"A great many people mistake opinions for thought"
About this Quote
Coming from a businessman, the subtext isn’t armchair philosophy. It’s operational. In corporate life, an “opinion” can be a status move (I’ve been here longer), a shield (don’t blame me), or a shortcut (we’ve always done it this way). Calling that “thought” is how organizations drift into complacency, groupthink, and bad risk. Prochnow’s phrasing - “a great many people” - widens the target beyond any single adversary. It’s a cultural diagnosis: the habit is common because it’s socially rewarded. We’re trained to speak confidently, not carefully.
The intent also lands as self-policing advice for leaders. Executives are surrounded by incentives to treat intuition as analysis, especially when charisma or authority can substitute for reasoning.
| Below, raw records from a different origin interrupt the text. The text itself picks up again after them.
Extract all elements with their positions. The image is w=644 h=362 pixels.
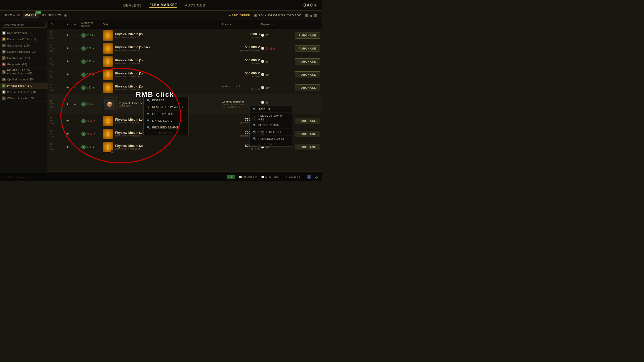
view-grid-icon[interactable]: ⊞	[305, 13, 308, 17]
row-star[interactable]: ★	[66, 86, 72, 89]
row-star[interactable]: ★	[66, 33, 72, 37]
remove-wlist-icon: ✦	[147, 105, 150, 109]
row-exchange[interactable]: ↔	[74, 34, 80, 37]
purchase-button[interactable]: PURCHASE	[295, 58, 320, 65]
row-rating: M 0.1 ▲	[81, 102, 101, 107]
version-text: © 1.0 2021 Beta version	[4, 176, 28, 178]
purchase-button[interactable]: PURCHASE	[295, 144, 320, 150]
context-required-search[interactable]: 🔍 REQUIRED SEARCH	[144, 124, 188, 131]
view-list-icon[interactable]: ☰	[309, 13, 313, 17]
col-merchant[interactable]: Merchant (rating)	[81, 21, 101, 27]
messenger-button[interactable]: 💬 MESSENGER	[261, 176, 281, 178]
row-star[interactable]: ★	[66, 145, 72, 149]
row-id: 18707820	[50, 83, 65, 92]
nav-auctions[interactable]: AUCTIONS	[185, 3, 205, 7]
row-star[interactable]: ★	[66, 102, 72, 106]
table-row: 18707820 ★ ↔ M 1.93 ▲ ₿ Physical bitcoin…	[48, 81, 322, 94]
sidebar-item-ophthalmoscope[interactable]: 🔮 Ophthalmoscope (25)	[0, 76, 48, 83]
add-offer-button[interactable]: + ADD OFFER	[229, 14, 250, 17]
row-exchange[interactable]: ↔	[74, 119, 80, 123]
sidebar-item-documents[interactable]: 📄 Documents case (16)	[0, 30, 48, 36]
browse-button[interactable]: BROWSE	[5, 14, 20, 17]
price-unit: per item	[222, 36, 260, 38]
settings-icon[interactable]: ⚙	[64, 13, 67, 17]
sidebar-item-gold-chain[interactable]: 💎 Golden neck chain (92)	[0, 49, 48, 55]
context-filter-item[interactable]: 🔍 FILTER BY ITEM	[144, 111, 188, 117]
purchase-button[interactable]: PURCHASE	[295, 45, 320, 52]
offer-icon: ₿	[103, 116, 113, 126]
my-offers-button[interactable]: MY OFFERS	[42, 14, 61, 17]
row-exchange[interactable]: ↔	[74, 132, 80, 136]
back-button[interactable]: BACK	[303, 3, 317, 8]
row-expires: 🕐 19h	[261, 86, 294, 89]
sidebar-item-gunpowder[interactable]: 💊 Gunpowder (97)	[0, 61, 48, 68]
key-icon: 🔑	[2, 37, 6, 41]
inspect-icon: 🔍	[253, 107, 256, 111]
cigarette-icon: 🚬	[2, 97, 6, 100]
context-inspect[interactable]: 🔍 INSPECT	[144, 97, 188, 104]
context-linked-search[interactable]: 🔍 LINKED SEARCH	[144, 117, 188, 124]
rating-arrow: ▼	[93, 119, 96, 122]
search-input[interactable]	[2, 22, 46, 28]
watchlist-button[interactable]: ⚠ WATCHLIST	[285, 176, 303, 178]
col-expires[interactable]: Expires in	[261, 23, 294, 26]
right-context-linked-search[interactable]: 🔍 LINKED SEARCH	[250, 129, 292, 135]
row-expires: 🕐 19h	[261, 73, 294, 76]
offer-details: Physical bitcoin (2) Barter Items > Valu…	[115, 32, 143, 38]
health-badge: > 99	[227, 175, 235, 179]
sidebar-item-label: Dorm room 110 Key (5)	[7, 38, 36, 41]
row-exchange[interactable]: ↔	[74, 73, 80, 76]
right-context-remove-wlist[interactable]: ✦ REMOVE FROM W-LIST	[250, 113, 292, 122]
wlist-button[interactable]: W-LIST 2/3	[23, 13, 39, 18]
sub-nav-left: BROWSE W-LIST 2/3 MY OFFERS ⚙	[5, 13, 67, 18]
row-exchange[interactable]: ↔	[74, 86, 80, 89]
right-context-inspect[interactable]: 🔍 INSPECT	[250, 106, 292, 113]
gas-icon: ⚙	[2, 44, 6, 47]
sidebar-item-graphics-card[interactable]: 🖥 Graphics card (93)	[0, 55, 48, 61]
handbook-button[interactable]: 📖 HANDBOOK	[239, 176, 257, 178]
purchase-button[interactable]: PURCHASE	[295, 32, 320, 39]
row-star[interactable]: ★	[66, 60, 72, 63]
row-exchange[interactable]: ↔	[74, 145, 80, 149]
row-exchange[interactable]: ↔	[74, 47, 80, 50]
context-remove-wlist[interactable]: ✦ REMOVE FROM W-LIST	[144, 104, 188, 111]
offer-name: Physical bitcoin (1)	[115, 59, 143, 62]
row-exchange[interactable]: ↔	[74, 103, 80, 106]
col-id[interactable]: ID	[50, 23, 65, 26]
offer-details: Physical bitcoin (1) Barter Items > Valu…	[115, 72, 143, 78]
sidebar-item-physical-bitcoin[interactable]: ₿ Physical bitcoin (172)	[0, 83, 48, 89]
offer-details: Physical bitcoin (1) Barter Items > Valu…	[115, 59, 143, 65]
sidebar-item-flash-drive[interactable]: 💾 Secure Flash drive (60)	[0, 89, 48, 95]
purchase-button[interactable]: PURCHASE	[295, 84, 320, 91]
purchase-button[interactable]: PURCHASE	[295, 131, 320, 137]
table-row: 18573790 ★ ↔ M 0.38 ▲ ₿ Physical bitcoin…	[48, 42, 322, 55]
col-price[interactable]: Price ▲	[222, 23, 260, 26]
row-star[interactable]: ★	[66, 132, 72, 136]
physical-barter-label: Physical Barter Item	[119, 102, 145, 105]
row-id: 18663640	[50, 57, 65, 66]
sidebar-item-hk-mp7[interactable]: 🔧 HK MP7A1 4.6x30 submachinegun (49)	[0, 68, 48, 76]
col-star[interactable]: ★	[66, 23, 72, 26]
purchase-button[interactable]: PURCHASE	[295, 118, 320, 124]
sidebar-item-gas-analyzer[interactable]: ⚙ Gas analyzer (186)	[0, 42, 48, 49]
view-compact-icon[interactable]: ⊟	[314, 13, 317, 17]
row-exchange[interactable]: ↔	[74, 60, 80, 63]
right-context-filter-item[interactable]: 🔍 FILTER BY ITEM	[250, 122, 292, 129]
row-star[interactable]: ★	[66, 47, 72, 50]
col-exchange[interactable]: ↔	[74, 23, 80, 26]
purchase-button[interactable]: PURCHASE	[295, 71, 320, 78]
nav-flea-market[interactable]: FLEA MARKET	[149, 3, 177, 8]
rating-value: 0.38	[87, 47, 91, 50]
main-layout: 📄 Documents case (16) 🔑 Dorm room 110 Ke…	[0, 20, 322, 181]
right-context-required-search[interactable]: 🔍 REQUIRED SEARCH	[250, 135, 292, 142]
clock-icon: 🕐	[261, 60, 264, 63]
nav-dealers[interactable]: DEALERS	[123, 3, 142, 7]
sidebar-item-cigarettes[interactable]: 🚬 Wilston cigarettes (38)	[0, 95, 48, 102]
barter-icons: ↔ 🖥	[222, 85, 227, 88]
merchant-icon: M	[81, 85, 86, 90]
row-star[interactable]: ★	[66, 73, 72, 76]
row-offer: ₿ Physical bitcoin (1) Barter Items > Va…	[103, 82, 221, 93]
sidebar-item-dorm-key[interactable]: 🔑 Dorm room 110 Key (5)	[0, 36, 48, 42]
row-star[interactable]: ★	[66, 119, 72, 123]
settings-bottom-icon[interactable]: ⚙	[315, 175, 318, 179]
Prochnow’s point is that the work isn’t having an answer; it’s earning one. The line feels even more current in a media environment that treats hot takes as productivity. He’s reminding us that certainty can be a performance, and that real thinking often sounds like questions, caveats, and revisions.
Quote Details
| Topic | Reason & Logic |
|---|---|
| Source | Help us find the source |
| Cite |
Citation Formats
APA Style (7th ed.)
Prochnow, Herbert V. (2026, January 16). A great many people mistake opinions for thought. FixQuotes. https://fixquotes.com/quotes/a-great-many-people-mistake-opinions-for-thought-136780/
Chicago Style
Prochnow, Herbert V. "A great many people mistake opinions for thought." FixQuotes. January 16, 2026. https://fixquotes.com/quotes/a-great-many-people-mistake-opinions-for-thought-136780/.
MLA Style (9th ed.)
"A great many people mistake opinions for thought." FixQuotes, 16 Jan. 2026, https://fixquotes.com/quotes/a-great-many-people-mistake-opinions-for-thought-136780/. Accessed 13 Feb. 2026.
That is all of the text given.